TASK MATERIAL: Begin

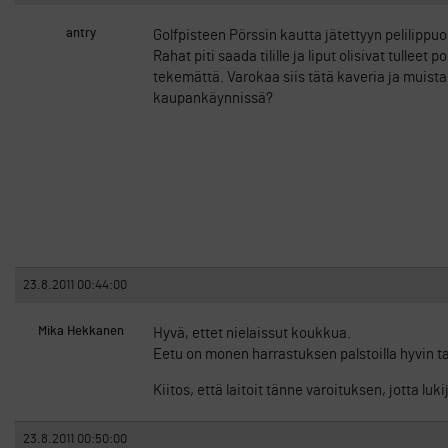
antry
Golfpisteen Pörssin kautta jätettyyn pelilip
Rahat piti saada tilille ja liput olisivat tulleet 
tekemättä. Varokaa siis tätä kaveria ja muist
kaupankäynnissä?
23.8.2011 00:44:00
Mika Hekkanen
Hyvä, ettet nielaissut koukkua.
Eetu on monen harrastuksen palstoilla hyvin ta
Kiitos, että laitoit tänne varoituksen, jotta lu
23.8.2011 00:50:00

TASK MATERIAL: End
TASK MATERIAL: Begin

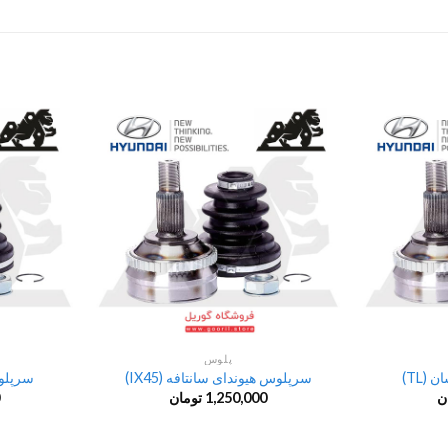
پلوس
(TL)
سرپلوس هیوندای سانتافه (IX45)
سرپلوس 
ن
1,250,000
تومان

TASK MATERIAL: End
TASK MATERIAL: Begin

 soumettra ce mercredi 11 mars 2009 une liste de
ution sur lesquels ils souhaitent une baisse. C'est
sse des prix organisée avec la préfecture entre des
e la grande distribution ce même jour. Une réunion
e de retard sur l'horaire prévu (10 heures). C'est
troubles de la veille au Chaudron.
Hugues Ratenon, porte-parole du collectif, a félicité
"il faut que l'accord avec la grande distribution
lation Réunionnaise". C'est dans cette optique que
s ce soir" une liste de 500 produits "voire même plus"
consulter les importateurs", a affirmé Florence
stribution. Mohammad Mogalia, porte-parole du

TASK MATERIAL: End

TASK ITEM: Copy out every line from the records that has the word "distribution".

SOLVED PROBLEM:
e la grande distribution ce même jour. Une réunion
"il faut que l'accord avec la grande distribution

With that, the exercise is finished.